Our protocol provides a comprehensive, unobtrusive, and accurate way to describe how people can engage with online communities while they're recovering from drug and alcohol addiction. This technique goes beyond the self-reported approach that's been used in previous studies, allowing us to measure more implicit markers of recovery. Before beginning the extraction, load the required functions, datasets, or compiled code that allow users to analyze, transform or extract data in R, and load the external retention and user data into R, as a data frame from a CSV file.
When all of the packages have been loaded, use the get group function from R Facebook to extract data from the social media page of the community of interest, and save the data as a data frame. Using the get posts function from R Facebook, along with the just-extracted post IDs, extract the data about post likes made on the page. Using the get posts function from R Facebook and the extracted post IDs, extract data on the comments made on each post, and save this data as a data frame.
Using the comment IDs, extract data on the comment likes made on each post, and save this data as a data frame. Then, combine the posts, post likes, comments, and comment likes data into one data frame, and add a monthly breakdown. To calculate the social media activity made and received by each client, calculate the number of posts, comments, post likes, and comment likes made by each client, and the number of posts, comments, post likes, and comment likes received by each client.
Join the data frame of the social media activity made and received by each client to the retention data frame, and calculate the difference between posts and comments with likes and no likes, and the difference between posts with comments and no comments. Join the likes difference data to the retention data, and the comments difference data to the retention data. Calculate all of the likes made by each client, and all of the likes received by each client.
Then, identify which users did not participate in the social media group. To conduct a social network analysis, create an edge list of relationships within the social network, based on liking posts and comments and commenting on posts by looking at two columns within the dataset. The first column contains the anonymous ID of the person making the post, while the second column contains the anonymous ID of the person liking or commenting on the post.
Next, create a vertex list of all the individuals in the group by converting the two columns in the list of relationships into one column, and removing any duplicate anonymous IDs, so that only the unique anonymous ID is left. Using the graph data frame and get adjacency functions in the igraph package, create graph and graph matrix objects from the edge and vertex lists. Then, use the degree and betweenness functions from the igraph package, to obtain the network degree and betweenness statistics of the online group.
To conduct a computerized linguistic analysis in the Linguistic Inquiry Word Count software, export the textual social media data and post comment ID column into CSV files. Import the CSV files of the textual social media data into the Linguistic Inquiry Word Count or LIWC software, by clicking analyze text, Excel CSV file, and the column containing the posts and comments to select the text to be analyzed. After LIWC has completed analyzing the textual data, save the output as a new CSV file.
Import the LIWC results CSV file into R, and merge the results with existing data. The data will be matched by the post comment ID column, which exists in both LIWC and the existing data frames. Calculate the total LIWC scores for each user in posts and comments, and join these scores to the retention data.
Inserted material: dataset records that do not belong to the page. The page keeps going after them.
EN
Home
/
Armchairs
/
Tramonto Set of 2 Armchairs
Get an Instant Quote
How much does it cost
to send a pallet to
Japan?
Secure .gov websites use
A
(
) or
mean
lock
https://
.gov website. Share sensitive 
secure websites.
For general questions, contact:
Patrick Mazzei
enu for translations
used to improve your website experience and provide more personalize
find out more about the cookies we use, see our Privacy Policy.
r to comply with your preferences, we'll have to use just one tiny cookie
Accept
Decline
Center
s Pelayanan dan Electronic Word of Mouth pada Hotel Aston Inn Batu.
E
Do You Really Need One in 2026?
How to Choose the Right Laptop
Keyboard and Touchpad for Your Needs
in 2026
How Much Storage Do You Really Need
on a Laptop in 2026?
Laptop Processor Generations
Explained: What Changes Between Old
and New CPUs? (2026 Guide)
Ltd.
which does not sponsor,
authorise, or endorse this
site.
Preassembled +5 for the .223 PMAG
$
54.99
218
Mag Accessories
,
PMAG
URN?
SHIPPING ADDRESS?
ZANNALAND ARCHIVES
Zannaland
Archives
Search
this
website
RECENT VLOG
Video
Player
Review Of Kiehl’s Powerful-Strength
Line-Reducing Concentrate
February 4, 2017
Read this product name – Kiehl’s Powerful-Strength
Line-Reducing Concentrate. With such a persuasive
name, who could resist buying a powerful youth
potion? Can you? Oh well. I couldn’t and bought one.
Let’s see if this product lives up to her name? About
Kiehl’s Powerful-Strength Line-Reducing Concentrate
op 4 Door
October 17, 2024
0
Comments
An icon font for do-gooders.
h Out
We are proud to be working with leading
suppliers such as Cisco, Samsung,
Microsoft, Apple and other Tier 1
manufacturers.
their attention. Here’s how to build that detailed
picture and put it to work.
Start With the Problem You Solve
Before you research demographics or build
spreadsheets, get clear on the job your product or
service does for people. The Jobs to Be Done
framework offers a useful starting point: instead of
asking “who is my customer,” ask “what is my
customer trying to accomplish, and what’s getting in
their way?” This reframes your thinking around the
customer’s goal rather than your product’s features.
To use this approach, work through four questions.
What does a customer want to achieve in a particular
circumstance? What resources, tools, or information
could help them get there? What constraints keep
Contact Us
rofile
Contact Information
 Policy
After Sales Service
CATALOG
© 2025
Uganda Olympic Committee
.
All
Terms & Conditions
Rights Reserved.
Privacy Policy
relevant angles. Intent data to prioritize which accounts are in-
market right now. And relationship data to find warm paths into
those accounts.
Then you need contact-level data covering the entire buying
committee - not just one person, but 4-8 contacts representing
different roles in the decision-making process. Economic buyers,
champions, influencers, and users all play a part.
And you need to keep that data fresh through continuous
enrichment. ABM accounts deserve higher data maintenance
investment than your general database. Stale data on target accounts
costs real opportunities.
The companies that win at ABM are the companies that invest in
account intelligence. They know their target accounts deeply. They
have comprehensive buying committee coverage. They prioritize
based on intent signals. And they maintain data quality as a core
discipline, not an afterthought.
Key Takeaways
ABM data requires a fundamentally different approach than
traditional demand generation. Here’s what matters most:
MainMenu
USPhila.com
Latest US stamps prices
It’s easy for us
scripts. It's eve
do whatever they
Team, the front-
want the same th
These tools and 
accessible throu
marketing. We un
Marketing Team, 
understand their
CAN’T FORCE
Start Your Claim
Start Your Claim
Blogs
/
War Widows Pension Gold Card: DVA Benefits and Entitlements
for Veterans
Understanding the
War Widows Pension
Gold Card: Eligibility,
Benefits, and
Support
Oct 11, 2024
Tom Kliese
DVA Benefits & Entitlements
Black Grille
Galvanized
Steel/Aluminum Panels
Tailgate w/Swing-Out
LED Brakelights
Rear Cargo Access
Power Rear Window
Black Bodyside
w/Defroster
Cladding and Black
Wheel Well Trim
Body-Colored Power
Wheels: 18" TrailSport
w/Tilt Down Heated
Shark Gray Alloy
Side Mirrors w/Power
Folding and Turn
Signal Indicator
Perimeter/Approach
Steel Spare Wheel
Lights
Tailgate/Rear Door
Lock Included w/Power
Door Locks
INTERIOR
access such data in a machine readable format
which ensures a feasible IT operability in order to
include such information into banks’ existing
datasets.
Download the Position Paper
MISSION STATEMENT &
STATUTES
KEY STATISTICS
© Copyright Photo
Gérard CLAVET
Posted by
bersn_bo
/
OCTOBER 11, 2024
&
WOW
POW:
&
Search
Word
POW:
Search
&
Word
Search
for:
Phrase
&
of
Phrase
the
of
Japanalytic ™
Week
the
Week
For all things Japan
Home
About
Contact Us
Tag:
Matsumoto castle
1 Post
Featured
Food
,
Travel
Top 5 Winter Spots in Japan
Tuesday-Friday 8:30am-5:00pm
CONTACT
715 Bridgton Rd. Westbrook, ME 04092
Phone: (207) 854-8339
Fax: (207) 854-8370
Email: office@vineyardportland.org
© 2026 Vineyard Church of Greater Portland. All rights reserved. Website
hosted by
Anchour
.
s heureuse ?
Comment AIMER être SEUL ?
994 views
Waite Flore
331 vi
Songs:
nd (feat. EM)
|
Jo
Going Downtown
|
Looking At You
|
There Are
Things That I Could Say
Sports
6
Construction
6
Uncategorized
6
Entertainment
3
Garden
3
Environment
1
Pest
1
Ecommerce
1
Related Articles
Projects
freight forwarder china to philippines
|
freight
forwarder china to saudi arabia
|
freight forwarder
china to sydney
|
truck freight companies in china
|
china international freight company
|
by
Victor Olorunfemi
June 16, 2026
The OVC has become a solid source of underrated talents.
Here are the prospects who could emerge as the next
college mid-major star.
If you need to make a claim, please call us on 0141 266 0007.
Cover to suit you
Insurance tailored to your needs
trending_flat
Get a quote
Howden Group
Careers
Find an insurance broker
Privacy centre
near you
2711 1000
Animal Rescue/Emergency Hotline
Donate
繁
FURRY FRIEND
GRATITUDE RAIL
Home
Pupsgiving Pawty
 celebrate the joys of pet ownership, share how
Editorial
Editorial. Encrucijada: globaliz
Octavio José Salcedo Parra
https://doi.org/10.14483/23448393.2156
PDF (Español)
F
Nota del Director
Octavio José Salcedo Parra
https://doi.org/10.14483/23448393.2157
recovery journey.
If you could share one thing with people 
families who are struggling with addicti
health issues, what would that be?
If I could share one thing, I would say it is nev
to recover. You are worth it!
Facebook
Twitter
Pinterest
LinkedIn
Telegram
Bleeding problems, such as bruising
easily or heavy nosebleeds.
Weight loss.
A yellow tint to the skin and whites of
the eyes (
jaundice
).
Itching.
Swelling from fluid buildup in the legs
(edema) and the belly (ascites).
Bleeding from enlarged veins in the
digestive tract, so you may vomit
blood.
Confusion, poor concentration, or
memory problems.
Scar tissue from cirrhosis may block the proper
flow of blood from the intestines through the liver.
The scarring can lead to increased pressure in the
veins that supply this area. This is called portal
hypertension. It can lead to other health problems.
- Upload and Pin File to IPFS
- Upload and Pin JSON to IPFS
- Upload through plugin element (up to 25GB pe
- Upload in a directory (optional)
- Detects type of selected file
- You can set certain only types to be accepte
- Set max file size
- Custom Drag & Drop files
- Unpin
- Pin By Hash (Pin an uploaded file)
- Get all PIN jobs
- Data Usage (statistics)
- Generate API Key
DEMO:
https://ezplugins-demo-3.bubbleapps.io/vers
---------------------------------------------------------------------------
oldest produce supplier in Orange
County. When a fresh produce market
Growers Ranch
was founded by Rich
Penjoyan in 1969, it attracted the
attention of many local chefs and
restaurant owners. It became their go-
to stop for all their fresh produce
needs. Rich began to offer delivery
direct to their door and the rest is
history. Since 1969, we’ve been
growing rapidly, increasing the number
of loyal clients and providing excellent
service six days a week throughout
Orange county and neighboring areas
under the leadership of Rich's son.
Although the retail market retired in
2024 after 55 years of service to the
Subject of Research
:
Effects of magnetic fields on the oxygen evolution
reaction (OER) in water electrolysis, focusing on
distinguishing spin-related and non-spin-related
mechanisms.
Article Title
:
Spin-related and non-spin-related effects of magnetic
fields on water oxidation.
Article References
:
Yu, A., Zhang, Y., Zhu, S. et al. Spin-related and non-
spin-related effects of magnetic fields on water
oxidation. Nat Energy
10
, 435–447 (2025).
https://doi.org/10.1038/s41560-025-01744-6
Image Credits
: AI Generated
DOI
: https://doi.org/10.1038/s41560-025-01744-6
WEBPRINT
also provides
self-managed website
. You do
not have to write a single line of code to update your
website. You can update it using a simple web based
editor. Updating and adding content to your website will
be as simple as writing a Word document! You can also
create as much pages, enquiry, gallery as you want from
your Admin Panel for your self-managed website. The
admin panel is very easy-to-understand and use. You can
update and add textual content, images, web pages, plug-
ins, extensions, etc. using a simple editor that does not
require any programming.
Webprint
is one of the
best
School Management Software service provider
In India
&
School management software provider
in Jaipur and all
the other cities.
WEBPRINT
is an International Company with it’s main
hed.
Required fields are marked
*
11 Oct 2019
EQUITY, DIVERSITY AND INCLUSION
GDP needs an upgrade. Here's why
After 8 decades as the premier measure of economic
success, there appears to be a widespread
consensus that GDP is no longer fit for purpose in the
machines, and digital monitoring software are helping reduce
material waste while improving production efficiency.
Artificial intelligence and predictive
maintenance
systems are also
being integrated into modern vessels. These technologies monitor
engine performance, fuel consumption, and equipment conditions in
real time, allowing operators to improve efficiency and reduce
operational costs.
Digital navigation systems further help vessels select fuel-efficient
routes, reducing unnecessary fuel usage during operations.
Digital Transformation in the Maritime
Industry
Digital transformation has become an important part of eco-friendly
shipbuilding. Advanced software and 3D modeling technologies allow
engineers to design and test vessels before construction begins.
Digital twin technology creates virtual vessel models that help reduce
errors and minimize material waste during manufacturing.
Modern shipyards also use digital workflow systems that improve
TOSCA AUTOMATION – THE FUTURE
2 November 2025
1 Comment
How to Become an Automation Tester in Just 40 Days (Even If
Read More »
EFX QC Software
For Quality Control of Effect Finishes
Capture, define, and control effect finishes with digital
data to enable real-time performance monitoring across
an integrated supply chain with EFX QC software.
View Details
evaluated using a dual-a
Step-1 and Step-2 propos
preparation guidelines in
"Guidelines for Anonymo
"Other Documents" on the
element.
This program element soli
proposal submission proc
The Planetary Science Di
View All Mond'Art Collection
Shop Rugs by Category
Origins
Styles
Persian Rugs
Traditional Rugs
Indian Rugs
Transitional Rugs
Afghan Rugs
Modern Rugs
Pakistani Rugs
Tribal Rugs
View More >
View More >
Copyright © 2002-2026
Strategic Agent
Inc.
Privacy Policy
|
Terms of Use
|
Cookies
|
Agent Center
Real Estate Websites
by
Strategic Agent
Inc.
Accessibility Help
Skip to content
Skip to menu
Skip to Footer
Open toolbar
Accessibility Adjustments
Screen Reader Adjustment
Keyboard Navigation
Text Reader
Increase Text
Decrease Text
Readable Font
Calculate the total LIWC scores for each user in all of the textual posts and comments combined data, and join these scores to the retention data. Then, remove any network analysis from the retention data frame. To determine if indicators of engagement with the online community predict retention in the offline recovery program, use the IM function in base R to conduct linear regression analysis of the retention data as the dependent variable, and the LIWC categories, comments, post likes, and comment likes as independent variables.
Then, combine the regression analysis results into one data frame. To create a monthly social network analysis map, prepare data frames for social network analysis maps, and create an edge list based on the monthly cumulative social media activity. Create a vertex list based on the monthly cumulative social media activity, and create graphs and graph matrices based on the monthly cumulative social media activity.
Set the layout of social network analysis maps based on the cumulative social media activity, and add colors based on the user roles. Then, create social network analysis maps and save the maps to a file. For calculation of the monthly cumulative social media group social media activity, calculate the monthly cumulative social media activity by the staff, clients, and other members of the social media group.
Then, calculate the monthly cumulative social media activity by all of the members of the social media group, and join the monthly cumulative social media activity data frames together. Here, a visual representation of the social network and its evolution over a period of eight months in the form of connections between all of the participants in the online community, is shown. The number of connections that an agent in the network has determines how central they will be in the social network.
These representative results support the argument that overall, positive social interactions between members of an online recovery community are supportive of the recovery process. Participants'levels of engagement with the online community are measured by computing the contributions of all of the participants in the online community as the number of posts, comments, and likes made by the staff, clients, and broader community members. As shown by the results, in this analysis, the levels of online interaction and in-group validation, as reflected by the number of likes received for posts and comments, predict the program retention.
Program retention is also predicted by identification markers, as captured by the use of the pronoun we in posts, and by the achievement words in both posts and comments. Finally, where participants are situated within the social network also represents an important aspect of retention. When using this approach, we need to remember that this is only one way to capture psychological processes in online communities.
Ideally other data sources should also be accessed. This method can be adapted to investigate online social interactions in other types of online communities, including online forums, discussion groups, chat rooms, and so on.